# [Problem description]
Locate the line containing "報、熊本のおでかけスポット人気ランキングなど、親子のつなが", then please write out that line and all the lines below it in the entries exactly.

# [Extracted entries]
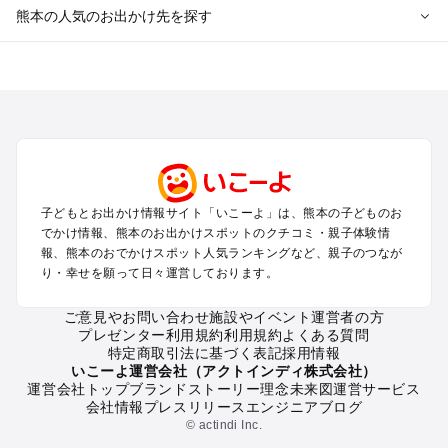
熊本の人気のお出かけ先を探す
熊本のエリアからプール子ども連れのお出かけスポット
を探す
熊本市周辺のプールお出かけ
玉名・山鹿・菊池のプールお出かけ
阿蘇のプールお出かけ
天草のプールお出かけ
人吉・球磨のプールお出かけ
子どもとお出かけ情報サイト「いこーよ」は、熊本の子どものお
八代・水俣・湯の児のプールお出かけ
でかけ情報、熊本のお出かけスポットのクチコミ・親子体験情
黒川・杖立のプールお出かけ
報、熊本のおでかけスポット人気ランキングなど、親子のつなが
り・幸せを願って日々運営しております。
熊本の定番お出かけスポット
ご意見やお問い合わせ
施設やイベント運営者の方
熊本の遊園地
プレゼンター利用規約
利用規約
よくある質問
熊本の動物園
特定商取引法に基づく表記
採用情報
熊本のバーベキュー
いこーよ運営会社（アクトインディ株式会社）
運営会社トップ
ブランドストーリー
理念
未来図
運営サービス
熊本の釣り
会社情報
プレスリリース
エンジニアブログ
熊本の牧場
© actindi Inc.
熊本のプール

# [Response]
報、熊本のおでかけスポット人気ランキングなど、親子のつなが
り・幸せを願って日々運営しております。
熊本の定番お出かけスポット
ご意見やお問い合わせ
施設やイベント運営者の方
熊本の遊園地
プレゼンター利用規約
利用規約
よくある質問
熊本の動物園
特定商取引法に基づく表記
採用情報
熊本のバーベキュー
いこーよ運営会社（アクトインディ株式会社）
運営会社トップ
ブランドストーリー
理念
未来図
運営サービス
熊本の釣り
会社情報
プレスリリース
エンジニアブログ
熊本の牧場
© actindi Inc.
熊本のプール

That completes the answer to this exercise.